This Python script will compare an excel or csv file of local holdings to a curated booklist to find how much of that list you own and which titles are missing based on fuzzy matching titles and authors.

The script may appear daunting at first glance but it will do all the work for you.  Simply hit play, upload a couple spreadsheets where needed and enter a match value in step 4 when prompted.

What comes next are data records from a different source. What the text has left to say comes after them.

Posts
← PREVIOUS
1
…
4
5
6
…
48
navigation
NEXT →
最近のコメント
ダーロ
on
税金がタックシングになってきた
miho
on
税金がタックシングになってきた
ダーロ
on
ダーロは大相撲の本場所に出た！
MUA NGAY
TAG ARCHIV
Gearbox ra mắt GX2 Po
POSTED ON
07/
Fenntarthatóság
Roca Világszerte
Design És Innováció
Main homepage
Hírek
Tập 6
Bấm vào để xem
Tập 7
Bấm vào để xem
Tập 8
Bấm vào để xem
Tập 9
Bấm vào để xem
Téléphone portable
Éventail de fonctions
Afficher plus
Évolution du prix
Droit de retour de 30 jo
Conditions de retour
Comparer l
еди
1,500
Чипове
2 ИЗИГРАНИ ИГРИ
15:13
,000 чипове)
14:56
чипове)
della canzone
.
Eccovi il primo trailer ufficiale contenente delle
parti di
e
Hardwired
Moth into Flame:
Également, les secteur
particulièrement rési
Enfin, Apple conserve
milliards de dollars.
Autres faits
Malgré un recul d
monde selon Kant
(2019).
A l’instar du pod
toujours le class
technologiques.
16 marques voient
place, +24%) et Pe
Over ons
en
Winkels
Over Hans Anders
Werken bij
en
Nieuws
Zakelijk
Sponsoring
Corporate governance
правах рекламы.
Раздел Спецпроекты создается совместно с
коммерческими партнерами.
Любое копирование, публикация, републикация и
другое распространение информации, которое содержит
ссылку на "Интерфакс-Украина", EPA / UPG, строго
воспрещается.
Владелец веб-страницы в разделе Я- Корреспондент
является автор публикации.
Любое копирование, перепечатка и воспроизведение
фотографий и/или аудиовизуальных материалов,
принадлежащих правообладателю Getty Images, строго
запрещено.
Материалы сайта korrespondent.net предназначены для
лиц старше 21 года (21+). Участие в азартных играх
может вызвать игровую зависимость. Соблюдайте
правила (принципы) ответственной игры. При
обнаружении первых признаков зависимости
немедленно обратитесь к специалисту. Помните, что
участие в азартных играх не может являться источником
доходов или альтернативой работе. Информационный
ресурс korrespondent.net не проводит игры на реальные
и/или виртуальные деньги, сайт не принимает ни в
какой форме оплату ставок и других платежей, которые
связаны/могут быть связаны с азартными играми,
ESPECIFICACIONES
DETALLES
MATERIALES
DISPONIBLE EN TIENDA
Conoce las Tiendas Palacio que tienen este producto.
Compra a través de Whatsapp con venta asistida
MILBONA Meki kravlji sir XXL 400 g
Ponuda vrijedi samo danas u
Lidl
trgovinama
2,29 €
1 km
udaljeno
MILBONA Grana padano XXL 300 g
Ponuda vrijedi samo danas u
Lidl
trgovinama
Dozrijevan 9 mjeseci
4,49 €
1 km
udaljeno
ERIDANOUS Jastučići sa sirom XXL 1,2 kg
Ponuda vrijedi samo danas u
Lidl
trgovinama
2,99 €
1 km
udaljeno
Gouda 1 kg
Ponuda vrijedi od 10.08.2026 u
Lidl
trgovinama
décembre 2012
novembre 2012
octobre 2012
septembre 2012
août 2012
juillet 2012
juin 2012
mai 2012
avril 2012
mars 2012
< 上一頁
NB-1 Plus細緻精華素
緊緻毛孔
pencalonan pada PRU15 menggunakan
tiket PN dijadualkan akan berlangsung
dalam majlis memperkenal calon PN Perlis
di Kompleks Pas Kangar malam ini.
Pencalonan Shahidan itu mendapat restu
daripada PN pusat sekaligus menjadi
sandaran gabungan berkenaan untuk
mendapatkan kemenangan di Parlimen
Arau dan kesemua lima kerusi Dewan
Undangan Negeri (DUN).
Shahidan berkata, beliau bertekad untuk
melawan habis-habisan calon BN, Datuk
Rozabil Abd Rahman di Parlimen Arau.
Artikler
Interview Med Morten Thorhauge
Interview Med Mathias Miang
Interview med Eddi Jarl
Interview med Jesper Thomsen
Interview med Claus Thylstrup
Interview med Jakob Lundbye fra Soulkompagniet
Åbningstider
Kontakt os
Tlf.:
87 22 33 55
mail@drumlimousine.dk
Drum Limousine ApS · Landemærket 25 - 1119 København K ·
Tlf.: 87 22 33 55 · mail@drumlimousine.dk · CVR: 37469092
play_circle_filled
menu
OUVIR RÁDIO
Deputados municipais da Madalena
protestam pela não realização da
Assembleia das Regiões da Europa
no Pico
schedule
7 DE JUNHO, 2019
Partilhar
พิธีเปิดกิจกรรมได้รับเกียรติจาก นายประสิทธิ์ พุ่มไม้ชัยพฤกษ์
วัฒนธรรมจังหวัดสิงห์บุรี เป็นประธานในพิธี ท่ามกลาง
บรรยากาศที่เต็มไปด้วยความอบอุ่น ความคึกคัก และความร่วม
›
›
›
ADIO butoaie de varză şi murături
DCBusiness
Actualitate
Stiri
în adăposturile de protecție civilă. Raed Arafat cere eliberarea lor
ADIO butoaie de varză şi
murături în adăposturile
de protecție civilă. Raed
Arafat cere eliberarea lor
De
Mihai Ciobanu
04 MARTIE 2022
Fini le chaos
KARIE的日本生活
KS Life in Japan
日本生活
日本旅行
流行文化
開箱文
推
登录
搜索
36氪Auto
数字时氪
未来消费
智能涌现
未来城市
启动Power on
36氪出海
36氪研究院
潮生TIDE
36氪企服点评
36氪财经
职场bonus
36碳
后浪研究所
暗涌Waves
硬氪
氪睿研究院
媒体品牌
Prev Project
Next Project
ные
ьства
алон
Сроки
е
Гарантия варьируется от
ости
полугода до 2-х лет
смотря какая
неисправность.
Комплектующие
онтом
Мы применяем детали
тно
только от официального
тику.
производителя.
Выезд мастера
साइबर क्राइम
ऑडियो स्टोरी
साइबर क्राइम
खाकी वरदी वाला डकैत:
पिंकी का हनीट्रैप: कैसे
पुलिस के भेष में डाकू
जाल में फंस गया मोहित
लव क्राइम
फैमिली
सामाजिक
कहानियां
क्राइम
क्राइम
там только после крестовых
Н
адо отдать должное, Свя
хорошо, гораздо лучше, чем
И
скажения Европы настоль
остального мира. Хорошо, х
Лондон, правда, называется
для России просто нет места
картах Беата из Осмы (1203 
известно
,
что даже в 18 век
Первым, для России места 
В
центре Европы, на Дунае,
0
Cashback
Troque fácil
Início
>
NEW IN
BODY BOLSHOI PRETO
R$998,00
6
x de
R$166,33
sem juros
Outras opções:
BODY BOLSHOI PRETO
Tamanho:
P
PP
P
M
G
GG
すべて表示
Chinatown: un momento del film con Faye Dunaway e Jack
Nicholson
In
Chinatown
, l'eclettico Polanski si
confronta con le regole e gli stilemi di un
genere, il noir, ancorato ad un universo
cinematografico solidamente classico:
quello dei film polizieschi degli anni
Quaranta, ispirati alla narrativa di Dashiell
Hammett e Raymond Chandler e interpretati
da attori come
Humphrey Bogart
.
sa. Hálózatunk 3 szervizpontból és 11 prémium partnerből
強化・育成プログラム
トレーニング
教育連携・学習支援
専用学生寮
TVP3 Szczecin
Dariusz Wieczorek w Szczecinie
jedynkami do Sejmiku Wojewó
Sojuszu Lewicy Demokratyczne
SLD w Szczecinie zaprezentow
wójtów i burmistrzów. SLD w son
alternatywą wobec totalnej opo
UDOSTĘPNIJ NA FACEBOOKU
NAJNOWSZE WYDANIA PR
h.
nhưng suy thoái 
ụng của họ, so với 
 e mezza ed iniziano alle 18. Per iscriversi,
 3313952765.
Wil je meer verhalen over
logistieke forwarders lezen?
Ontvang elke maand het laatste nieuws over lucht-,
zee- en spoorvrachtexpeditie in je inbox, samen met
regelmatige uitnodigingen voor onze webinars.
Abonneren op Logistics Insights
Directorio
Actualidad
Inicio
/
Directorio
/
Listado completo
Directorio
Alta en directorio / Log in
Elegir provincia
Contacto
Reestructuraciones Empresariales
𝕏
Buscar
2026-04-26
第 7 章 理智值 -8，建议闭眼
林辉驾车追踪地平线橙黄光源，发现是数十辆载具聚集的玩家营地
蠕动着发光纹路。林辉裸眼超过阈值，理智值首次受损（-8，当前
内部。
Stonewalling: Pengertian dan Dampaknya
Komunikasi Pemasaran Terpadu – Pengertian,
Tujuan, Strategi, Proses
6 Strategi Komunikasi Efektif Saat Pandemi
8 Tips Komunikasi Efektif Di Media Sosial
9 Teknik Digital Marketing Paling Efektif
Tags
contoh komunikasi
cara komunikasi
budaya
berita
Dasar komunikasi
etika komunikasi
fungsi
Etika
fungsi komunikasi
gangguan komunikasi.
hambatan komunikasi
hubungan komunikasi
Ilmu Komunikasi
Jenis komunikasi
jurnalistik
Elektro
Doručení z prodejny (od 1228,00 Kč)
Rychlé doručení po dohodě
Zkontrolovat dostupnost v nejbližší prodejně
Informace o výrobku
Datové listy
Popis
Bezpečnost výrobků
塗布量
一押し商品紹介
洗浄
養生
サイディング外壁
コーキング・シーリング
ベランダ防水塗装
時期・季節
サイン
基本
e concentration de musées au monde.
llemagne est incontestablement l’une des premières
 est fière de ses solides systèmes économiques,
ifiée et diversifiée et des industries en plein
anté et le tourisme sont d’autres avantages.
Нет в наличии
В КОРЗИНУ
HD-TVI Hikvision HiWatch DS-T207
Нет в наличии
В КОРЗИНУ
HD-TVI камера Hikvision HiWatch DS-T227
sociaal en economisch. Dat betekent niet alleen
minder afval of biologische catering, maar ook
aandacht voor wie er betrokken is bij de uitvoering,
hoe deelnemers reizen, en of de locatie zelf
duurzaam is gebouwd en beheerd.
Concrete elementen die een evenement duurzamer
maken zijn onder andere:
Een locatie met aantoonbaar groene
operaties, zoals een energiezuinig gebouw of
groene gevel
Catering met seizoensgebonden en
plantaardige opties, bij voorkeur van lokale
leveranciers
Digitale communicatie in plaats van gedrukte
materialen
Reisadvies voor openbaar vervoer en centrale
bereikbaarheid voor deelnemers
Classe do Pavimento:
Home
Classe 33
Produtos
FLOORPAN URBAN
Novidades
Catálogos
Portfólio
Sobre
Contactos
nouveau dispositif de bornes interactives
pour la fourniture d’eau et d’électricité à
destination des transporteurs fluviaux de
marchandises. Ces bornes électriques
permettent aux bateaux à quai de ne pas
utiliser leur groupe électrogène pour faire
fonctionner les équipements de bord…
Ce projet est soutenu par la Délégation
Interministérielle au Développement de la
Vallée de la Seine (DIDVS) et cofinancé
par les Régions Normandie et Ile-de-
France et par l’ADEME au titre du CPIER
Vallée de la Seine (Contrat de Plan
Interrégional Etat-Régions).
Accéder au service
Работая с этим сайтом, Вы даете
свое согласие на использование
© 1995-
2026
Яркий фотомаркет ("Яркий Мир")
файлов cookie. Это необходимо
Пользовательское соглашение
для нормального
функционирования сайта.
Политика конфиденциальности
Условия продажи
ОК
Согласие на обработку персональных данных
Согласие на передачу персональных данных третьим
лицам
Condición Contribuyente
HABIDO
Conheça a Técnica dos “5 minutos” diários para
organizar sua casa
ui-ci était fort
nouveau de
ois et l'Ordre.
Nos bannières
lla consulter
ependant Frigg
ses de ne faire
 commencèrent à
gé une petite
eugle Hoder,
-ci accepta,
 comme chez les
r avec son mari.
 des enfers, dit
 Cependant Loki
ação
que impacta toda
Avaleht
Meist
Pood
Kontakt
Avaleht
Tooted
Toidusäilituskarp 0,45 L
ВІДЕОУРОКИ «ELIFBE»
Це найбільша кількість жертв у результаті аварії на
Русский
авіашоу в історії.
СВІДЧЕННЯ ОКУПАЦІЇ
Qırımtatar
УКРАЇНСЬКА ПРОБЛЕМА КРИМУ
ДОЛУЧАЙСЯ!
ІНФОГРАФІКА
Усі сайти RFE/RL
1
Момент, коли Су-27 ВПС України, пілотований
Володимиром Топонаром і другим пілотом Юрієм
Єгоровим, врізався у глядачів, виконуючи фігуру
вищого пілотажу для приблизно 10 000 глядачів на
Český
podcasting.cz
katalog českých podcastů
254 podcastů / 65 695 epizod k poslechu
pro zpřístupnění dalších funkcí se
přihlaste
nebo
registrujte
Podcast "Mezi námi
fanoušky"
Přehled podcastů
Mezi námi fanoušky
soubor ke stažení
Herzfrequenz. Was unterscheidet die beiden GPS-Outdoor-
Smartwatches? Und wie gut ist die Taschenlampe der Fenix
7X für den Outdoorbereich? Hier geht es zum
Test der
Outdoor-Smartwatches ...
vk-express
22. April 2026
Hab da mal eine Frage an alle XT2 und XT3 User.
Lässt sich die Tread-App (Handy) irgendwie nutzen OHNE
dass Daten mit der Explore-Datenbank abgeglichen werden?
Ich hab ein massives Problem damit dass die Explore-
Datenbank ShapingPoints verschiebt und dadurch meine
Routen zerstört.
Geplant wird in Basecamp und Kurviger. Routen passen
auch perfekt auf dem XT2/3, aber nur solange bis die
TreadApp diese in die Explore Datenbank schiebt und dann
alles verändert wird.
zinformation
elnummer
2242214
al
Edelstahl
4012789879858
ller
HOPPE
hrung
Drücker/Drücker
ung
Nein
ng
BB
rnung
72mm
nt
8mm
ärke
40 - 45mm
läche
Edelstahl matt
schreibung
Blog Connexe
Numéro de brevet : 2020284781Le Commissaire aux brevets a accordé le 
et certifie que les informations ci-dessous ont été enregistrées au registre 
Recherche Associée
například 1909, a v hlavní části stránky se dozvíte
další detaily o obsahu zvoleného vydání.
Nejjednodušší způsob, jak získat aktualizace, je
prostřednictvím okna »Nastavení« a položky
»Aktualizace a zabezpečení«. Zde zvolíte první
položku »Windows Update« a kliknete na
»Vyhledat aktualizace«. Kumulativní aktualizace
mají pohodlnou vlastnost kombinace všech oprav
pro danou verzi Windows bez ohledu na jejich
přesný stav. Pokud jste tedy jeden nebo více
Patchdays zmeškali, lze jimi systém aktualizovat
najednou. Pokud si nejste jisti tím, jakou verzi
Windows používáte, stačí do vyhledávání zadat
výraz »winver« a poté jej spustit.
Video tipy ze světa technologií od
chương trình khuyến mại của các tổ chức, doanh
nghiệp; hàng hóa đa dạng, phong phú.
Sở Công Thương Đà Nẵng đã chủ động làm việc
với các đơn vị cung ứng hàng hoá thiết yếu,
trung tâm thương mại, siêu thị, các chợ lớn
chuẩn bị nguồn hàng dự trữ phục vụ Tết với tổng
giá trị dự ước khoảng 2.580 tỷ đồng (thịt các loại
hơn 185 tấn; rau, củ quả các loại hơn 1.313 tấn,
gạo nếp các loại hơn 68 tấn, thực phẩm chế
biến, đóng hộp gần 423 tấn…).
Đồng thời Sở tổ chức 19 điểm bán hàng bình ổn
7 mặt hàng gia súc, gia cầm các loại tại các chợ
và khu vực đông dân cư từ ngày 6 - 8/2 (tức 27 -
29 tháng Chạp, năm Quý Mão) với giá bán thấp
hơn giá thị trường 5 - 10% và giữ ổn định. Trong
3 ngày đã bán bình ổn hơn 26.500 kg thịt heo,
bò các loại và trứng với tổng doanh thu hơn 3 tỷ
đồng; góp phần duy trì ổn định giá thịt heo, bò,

Minuteman staff may view [a video demoing the script here.](https://drive.google.com/file/d/1KP-7dD0OAgjdFaK14myptWCRrhmwuXPS/view?usp=sharing)

# Instructions

**Prerequisite**

You will need two files containing at least title and author information.  The file can be a csv or excel (either .xls or .xlsx is fine).  Titles and authors need to each be in their own column with a header of 'title' and 'author' (capitalization does not matter).  The files can contain as many additional columns as you wish, so long as each one does include its own column header.
The first file will be a list of titles you wish to check against your current holdings.  The second should be a list of your current holdings.

**Running the script**

Each code block can be run one at a time by clicking the play icon that appears when you hover over the [] marker.  Once that block finishes running a green check will appear to the left of the block and any output from that portion of the script will appear beneath it, along with any errors that may be encountered.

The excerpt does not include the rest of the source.